Extracted page text data:
════
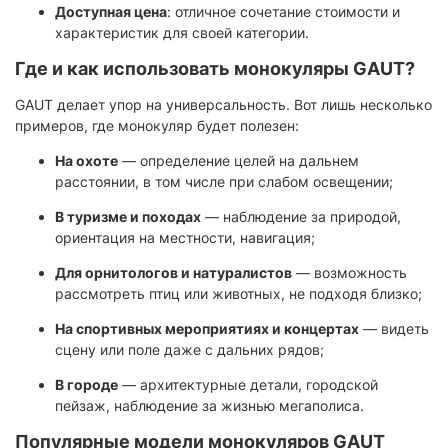
Доступная цена
: отличное сочетание стоимости и
характеристик для своей категории.
Где и как использовать монокуляры GAUT?
GAUT делает упор на универсальность. Вот лишь несколько
примеров, где монокуляр будет полезен:
На охоте
— определение целей на дальнем
расстоянии, в том числе при слабом освещении;
В туризме и походах
— наблюдение за природой,
ориентация на местности, навигация;
Для орнитологов и натуралистов
— возможность
рассмотреть птиц или животных, не подходя близко;
На спортивных мероприятиях и концертах
— видеть
сцену или поле даже с дальних рядов;
В городе
— архитектурные детали, городской
пейзаж, наблюдение за жизнью мегаполиса.
Популярные модели монокуляров GAUT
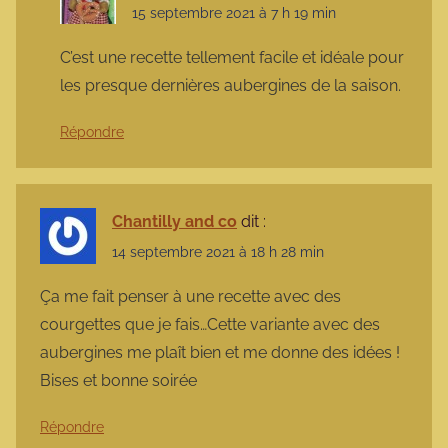
15 septembre 2021 à 7 h 19 min
C’est une recette tellement facile et idéale pour
les presque dernières aubergines de la saison.
Répondre
Chantilly and co
dit :
14 septembre 2021 à 18 h 28 min
Ça me fait penser à une recette avec des
courgettes que je fais…Cette variante avec des
aubergines me plaît bien et me donne des idées !
Bises et bonne soirée
Répondre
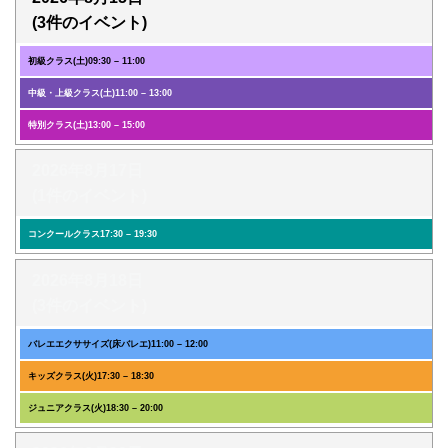
(3件のイベント)
初級クラス(土)
09:30
–
11:00
中級・上級クラス(土)
11:00
–
13:00
特別クラス(土)
13:00
–
15:00
2026年8月17日
(1件のイベント)
コンクールクラス
17:30
–
19:30
2026年8月18日
(3件のイベント)
バレエエクササイズ(床バレエ)
11:00
–
12:00
キッズクラス(火)
17:30
–
18:30
ジュニアクラス(火)
18:30
–
20:00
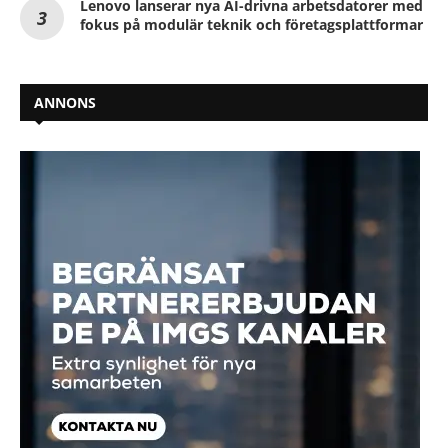
Lenovo lanserar nya AI-drivna arbetsdatorer med
fokus på modulär teknik och företagsplattformar
ANNONS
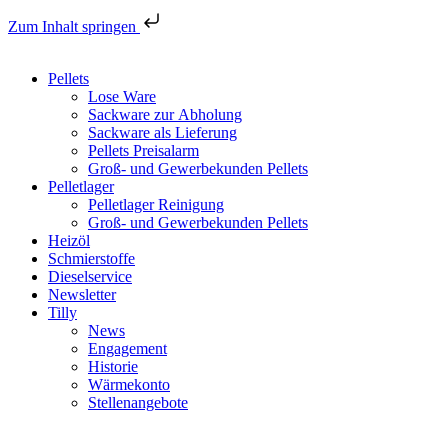
Zum Inhalt springen
Pellets
Lose Ware
Sackware zur Abholung
Sackware als Lieferung
Pellets Preisalarm
Groß- und Gewerbekunden Pellets
Pelletlager
Pelletlager Reinigung
Groß- und Gewerbekunden Pellets
Heizöl
Schmierstoffe
Dieselservice
Newsletter
Tilly
News
Engagement
Historie
Wärmekonto
Stellenangebote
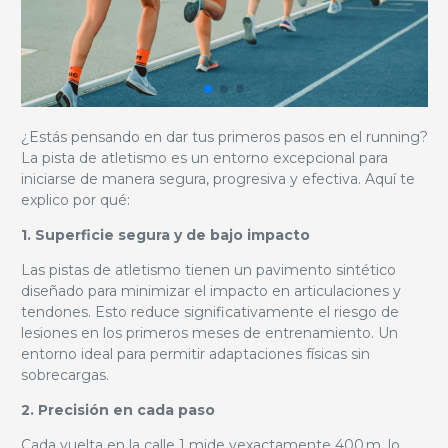
¿Estás pensando en dar tus primeros pasos en el running?
La pista de atletismo es un entorno excepcional para
iniciarse de manera segura, progresiva y efectiva. Aquí te
explico por qué:
1. Superficie segura y de bajo impacto
Las pistas de atletismo tienen un pavimento sintético
diseñado para minimizar el impacto en articulaciones y
tendones. Esto reduce significativamente el riesgo de
lesiones en los primeros meses de entrenamiento. Un
entorno ideal para permitir adaptaciones físicas sin
sobrecargas.
2. Precisión en cada paso
Cada vuelta en la calle 1 mide yexactamente 400 m, lo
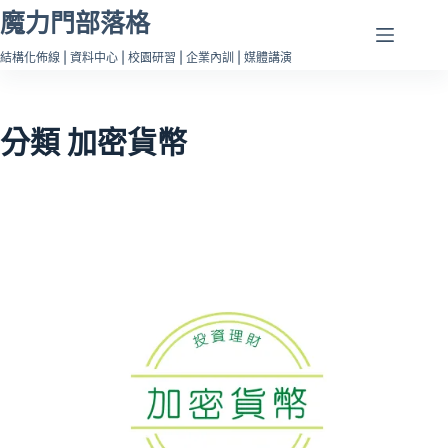
跳
魔力門部落格
至
結構化佈線 | 資料中心 | 校園研習 | 企業內訓 | 媒體講演
主
要
內
分類
加密貨幣
容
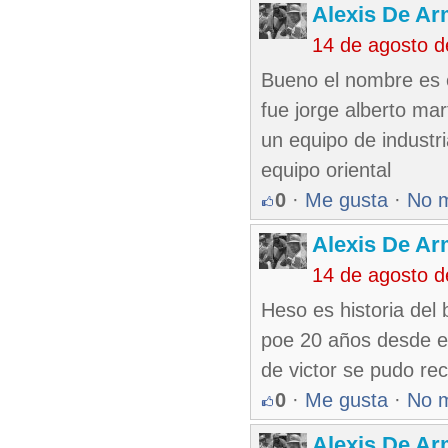
Alexis De A
14 de agosto 
Bueno el nombre es 
fue jorge alberto ma
un equipo de industri
equipo oriental
0
·
Me gusta
·
No 
Alexis De A
14 de agosto 
Heso es historia del
poe 20 años desde el
de victor se pudo re
0
·
Me gusta
·
No 
Alexis De A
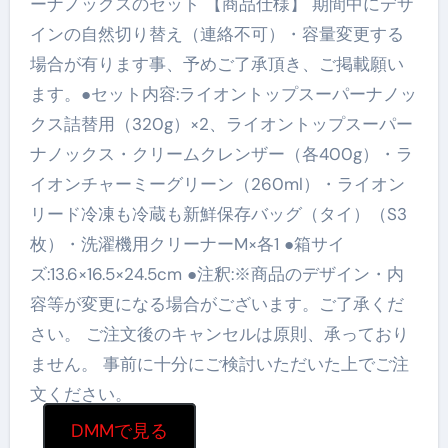
ーナノックスのセット 【商品仕様】 期間中にデザ
インの自然切り替え（連絡不可）・容量変更する
場合が有ります事、予めご了承頂き、ご掲載願い
ます。●セット内容:ライオントップスーパーナノッ
クス詰替用（320g）×2、ライオントップスーパー
ナノックス・クリームクレンザー（各400g）・ラ
イオンチャーミーグリーン（260ml）・ライオン
リード冷凍も冷蔵も新鮮保存バッグ（タイ）（S3
枚）・洗濯機用クリーナーM×各1 ●箱サイ
ズ:13.6×16.5×24.5cm ●注釈:※商品のデザイン・内
容等が変更になる場合がございます。ご了承くだ
さい。 ご注文後のキャンセルは原則、承っており
ません。 事前に十分にご検討いただいた上でご注
文ください。
DMMで見る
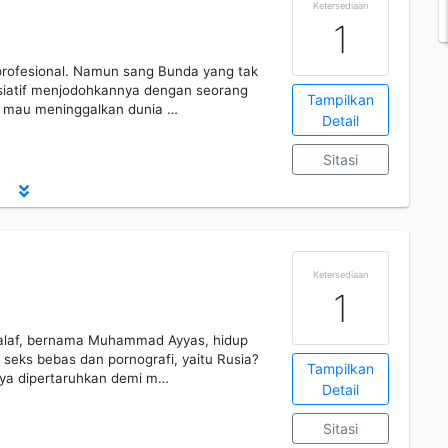
Ketersediaan
1
 profesional. Namun sang Bunda yang tak
isiatif menjodohkannya dengan seorang
Tampilkan
n mau meninggalkan dunia …
Detail
Sitasi
Ketersediaan
1
 salaf, bernama Muhammad Ayyas, hidup
i seks bebas dan pornografi, yaitu Rusia?
Tampilkan
ya dipertaruhkan demi m…
Detail
Sitasi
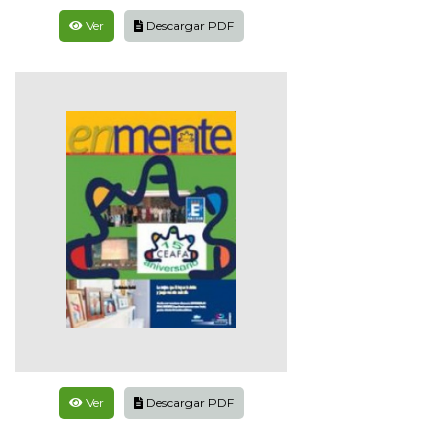
Ver
Descargar PDF
Ver
Descargar PDF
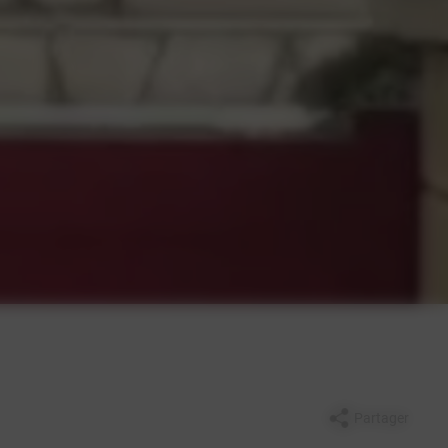
Partager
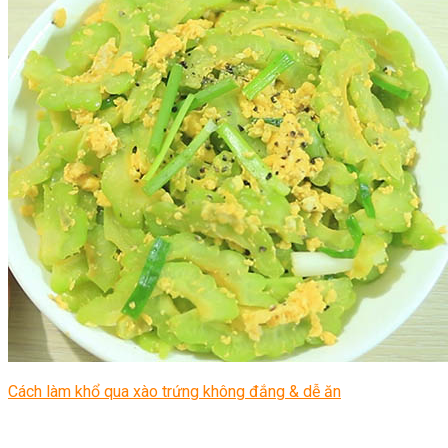
Cách làm khổ qua xào trứng không đắng & dễ ăn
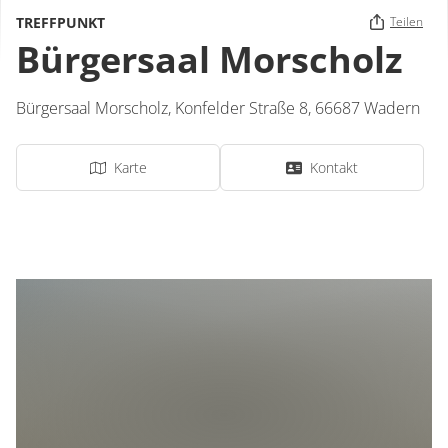
TREFFPUNKT
Teilen
Bürgersaal Morscholz
Bürgersaal Morscholz,
Konfelder Straße 8,
66687
Wadern
Karte
Kontakt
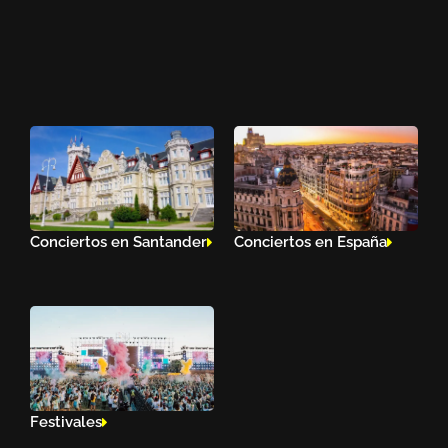
Conciertos en Santander
Conciertos en España
Festivales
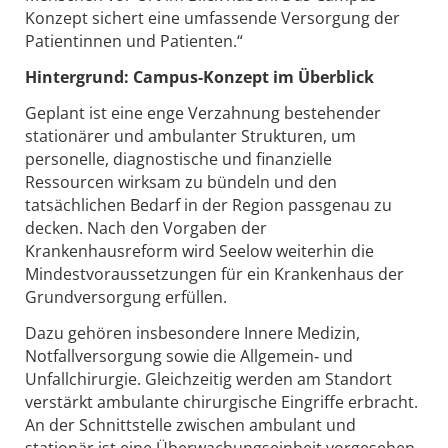
Konzept sichert eine umfassende Versorgung der
Patientinnen und Patienten.“
Hintergrund: Campus‑Konzept im Überblick
Geplant ist eine enge Verzahnung bestehender
stationärer und ambulanter Strukturen, um
personelle, diagnostische und finanzielle
Ressourcen wirksam zu bündeln und den
tatsächlichen Bedarf in der Region passgenau zu
decken. Nach den Vorgaben der
Krankenhausreform wird Seelow weiterhin die
Mindestvoraussetzungen für ein Krankenhaus der
Grundversorgung erfüllen.
Dazu gehören insbesondere Innere Medizin,
Notfallversorgung sowie die Allgemein‑ und
Unfallchirurgie. Gleichzeitig werden am Standort
verstärkt ambulante chirurgische Eingriffe erbracht.
An der Schnittstelle zwischen ambulant und
stationär ist eine Überwachungseinheit vorgesehen,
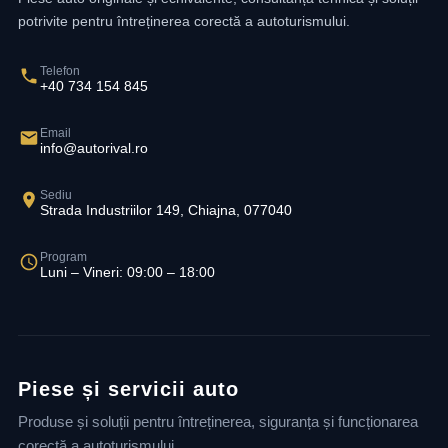
potrivite pentru întreținerea corectă a autoturismului.
Telefon
+40 734 154 845
Email
info@autorival.ro
Sediu
Strada Industriilor 149, Chiajna, 077040
Program
Luni – Vineri: 09:00 – 18:00
Piese și servicii auto
Produse și soluții pentru întreținerea, siguranța și funcționarea
corectă a autoturismului.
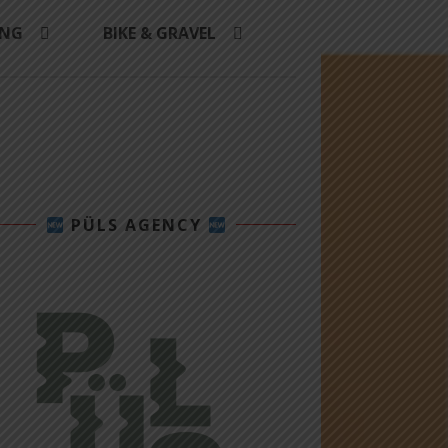
ING
BIKE & GRAVEL
PÜLS AGENCY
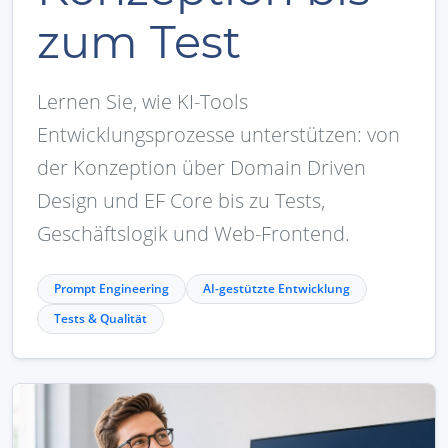
zum Test
Lernen Sie, wie KI-Tools
Entwicklungsprozesse unterstützen: von
der Konzeption über Domain Driven
Design und EF Core bis zu Tests,
Geschäftslogik und Web-Frontend.
Prompt Engineering
AI-gestützte Entwicklung
Tests & Qualität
════
### [Exercise]
Considering the records above, how many lines hold "eine"? Please answer with only the number.

### [Result]
3